EP by New Order
- Released: 2003
- Genre: Ambient
- Length: 30:15
- Label: London
- Producer: New Order

New Order chronology
| 1981-1982 New Order (1982) | The Peter Saville Show Soundtrack (2003) |  |

= The Peter Saville Show Soundtrack =

Album by New Order

The Peter Saville Show Soundtrack is an EP released by British band New Order in 2003. It was produced to accompany a Peter Saville exhibition, The Peter Saville Show, which appeared at London's Design Museum in 2003, and from 23 January to 18 April 2004 at Urbis in Manchester.

Peter Saville was a partner in Factory Records and a graphic designer who designed many record sleeves for Joy Division and New Order throughout their careers at Factory Records. The exhibition included this artwork and other graphic design from Saville's ongoing career.

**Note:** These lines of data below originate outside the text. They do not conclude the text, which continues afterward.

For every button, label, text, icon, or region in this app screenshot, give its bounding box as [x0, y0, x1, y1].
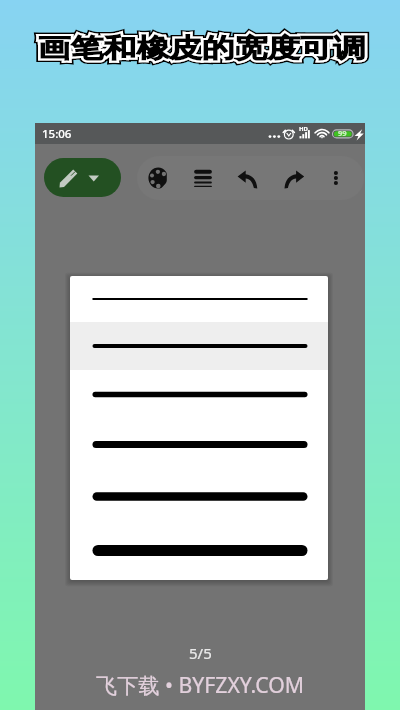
- button[interactable]: Stroke width 6: [70, 523, 328, 578]
- staticText: 画笔和橡皮的宽度可调: [38, 32, 366, 65]
- button[interactable]: More options: [313, 156, 357, 200]
- staticText: HD: [299, 125, 308, 133]
- staticText: 画笔和橡皮的宽度可调: [38, 32, 366, 65]
- button[interactable]: Undo: [225, 156, 269, 200]
- staticText: 5/5: [189, 643, 212, 663]
- staticText: 15:06: [42, 126, 72, 142]
- staticText: 飞下载 • BYFZXY.COM: [96, 670, 304, 699]
- staticText: 画笔和橡皮的宽度可调: [38, 32, 366, 65]
- button[interactable]: Stroke width 3: [70, 370, 328, 419]
- button[interactable]: Stroke width 1: [70, 276, 328, 322]
- button[interactable]: Pen tool: [44, 158, 121, 197]
- staticText: 99: [338, 128, 347, 138]
- button[interactable]: Stroke width: [181, 156, 225, 200]
- button[interactable]: Stroke width 4: [70, 419, 328, 470]
- button[interactable]: Stroke width 2: [70, 322, 328, 370]
- button[interactable]: Stroke width 5: [70, 470, 328, 523]
- button[interactable]: Color palette: [137, 156, 181, 200]
- button[interactable]: Redo: [269, 156, 313, 200]
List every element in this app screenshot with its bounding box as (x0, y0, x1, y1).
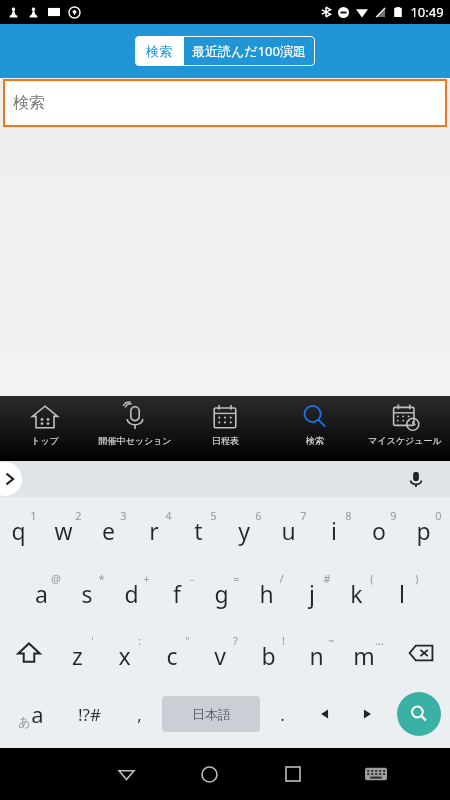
staticText: a (35, 578, 48, 609)
button[interactable]: Back (84, 748, 168, 800)
button[interactable]: g (203, 560, 248, 622)
staticText: あ (18, 714, 31, 729)
staticText: z (72, 640, 83, 671)
button[interactable]: m (344, 622, 392, 684)
button[interactable]: 最近読んだ100演題 (183, 36, 315, 66)
staticText: l (399, 578, 405, 609)
button[interactable]: . (260, 684, 304, 744)
button[interactable]: t (180, 497, 225, 560)
button[interactable]: Home (168, 748, 251, 800)
button[interactable]: Voice input (402, 465, 430, 493)
staticText: p (416, 515, 431, 546)
staticText: 1 (30, 508, 37, 523)
button[interactable]: s (68, 560, 113, 622)
staticText: ! (282, 633, 285, 648)
staticText: t (194, 515, 203, 546)
staticText: 検索 (13, 93, 45, 113)
button[interactable]: z (58, 622, 105, 684)
staticText: 日本語 (192, 706, 231, 722)
staticText: 最近読んだ100演題 (192, 42, 306, 60)
staticText: 検索 (146, 43, 172, 59)
staticText: f (173, 578, 181, 609)
staticText: 8 (345, 508, 352, 523)
button[interactable]: 検索 (270, 396, 360, 461)
staticText: ( (370, 571, 374, 586)
button[interactable]: o (360, 497, 405, 560)
button[interactable]: Shift (0, 622, 58, 684)
button[interactable]: l (383, 560, 428, 622)
staticText: ~ (328, 633, 335, 648)
button[interactable]: !?# (62, 684, 116, 744)
button[interactable]: c (152, 622, 200, 684)
button[interactable]: a (22, 560, 68, 622)
staticText: g (214, 578, 229, 609)
staticText: . (280, 703, 285, 726)
staticText: : (138, 633, 141, 648)
staticText: k (350, 578, 363, 609)
staticText: - (190, 571, 194, 586)
staticText: 開催中セッション (98, 435, 172, 446)
staticText: , (137, 703, 142, 726)
button[interactable]: v (200, 622, 248, 684)
staticText: 3 (120, 508, 127, 523)
button[interactable]: q (0, 497, 45, 560)
staticText: + (143, 571, 150, 586)
staticText: y (238, 515, 250, 546)
button[interactable]: h (248, 560, 293, 622)
staticText: w (54, 515, 73, 546)
staticText: q (11, 515, 26, 546)
button[interactable]: y (225, 497, 270, 560)
button[interactable]: i (315, 497, 360, 560)
button[interactable]: Move cursor right (346, 684, 388, 744)
button[interactable]: トップ (0, 396, 90, 461)
staticText: ? (233, 633, 238, 648)
staticText: 5 (210, 508, 217, 523)
staticText: 検索 (306, 435, 324, 446)
staticText: @ (51, 571, 61, 586)
button[interactable]: x (105, 622, 152, 684)
button[interactable]: Backspace (392, 622, 450, 684)
staticText: 6 (255, 508, 262, 523)
staticText: # (323, 571, 331, 586)
staticText: d (124, 578, 139, 609)
button[interactable]: e (90, 497, 135, 560)
button[interactable]: k (338, 560, 383, 622)
button[interactable]: r (135, 497, 180, 560)
button[interactable]: 日程表 (180, 396, 270, 461)
staticText: " (185, 633, 190, 648)
button[interactable]: 検索 (135, 36, 183, 66)
staticText: a (31, 699, 44, 729)
button[interactable]: あ (0, 684, 62, 744)
button[interactable]: Expand suggestions (0, 462, 22, 496)
button[interactable]: 開催中セッション (90, 396, 180, 461)
staticText: * (98, 571, 105, 586)
button[interactable]: , (116, 684, 162, 744)
button[interactable]: p (405, 497, 450, 560)
staticText: / (279, 571, 284, 586)
button[interactable]: b (248, 622, 296, 684)
staticText: b (261, 640, 276, 671)
staticText: n (309, 640, 324, 671)
button[interactable]: 日本語 (162, 696, 260, 732)
button[interactable]: Recent apps (251, 748, 334, 800)
button[interactable]: u (270, 497, 315, 560)
button[interactable]: Switch keyboard (334, 748, 417, 800)
button[interactable]: w (45, 497, 90, 560)
staticText: j (309, 578, 315, 609)
staticText: u (281, 515, 296, 546)
staticText: e (102, 515, 115, 546)
button[interactable]: マイスケジュール (360, 396, 450, 461)
button[interactable]: f (158, 560, 203, 622)
staticText: 9 (390, 508, 397, 523)
button[interactable]: 検索 (3, 79, 447, 127)
button[interactable]: Move cursor left (304, 684, 346, 744)
button[interactable]: Search (397, 692, 441, 736)
button[interactable]: d (113, 560, 158, 622)
staticText: ' (91, 633, 94, 648)
staticText: m (353, 640, 375, 671)
staticText: 0 (435, 508, 442, 523)
button[interactable]: n (296, 622, 344, 684)
staticText: 4 (165, 508, 172, 523)
button[interactable]: j (293, 560, 338, 622)
staticText: 7 (300, 508, 307, 523)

Although The Peter Saville Show Soundtrack is credited to New Order, only New Order members Stephen Morris, Peter Hook and Phil Cunningham were involved in producing the music - Bernard Sumner was not present for the recording. This was a CD-only release, limited to 3,000 copies. It was released by London Records with the catalogue number "SAVILLE1".

As is typical of many New Order releases, the sleeve of the CD has no printed information of its contents. The front cover shows Saville at his drawing board, whereas the back shows a screen print frame for the Peter Saville Show exhibition poster. The inner sleeve (made of a slightly lighter weight card) shows two photographs (one on front and one on back) of the exhibition artwork in preparation. The disc itself states that The Peter Saville Show Soundtrack was written and produced by New Order and mixed by Merv De Peyer. It also states that the design and photography was by the Graphic Thought Facility. The only indication of a catalogue number is shown on the reverse (shiny) side of the disc. Around the centre hole clearly reads 'DISCTRONICS' and 'SAVILLE 1 01'.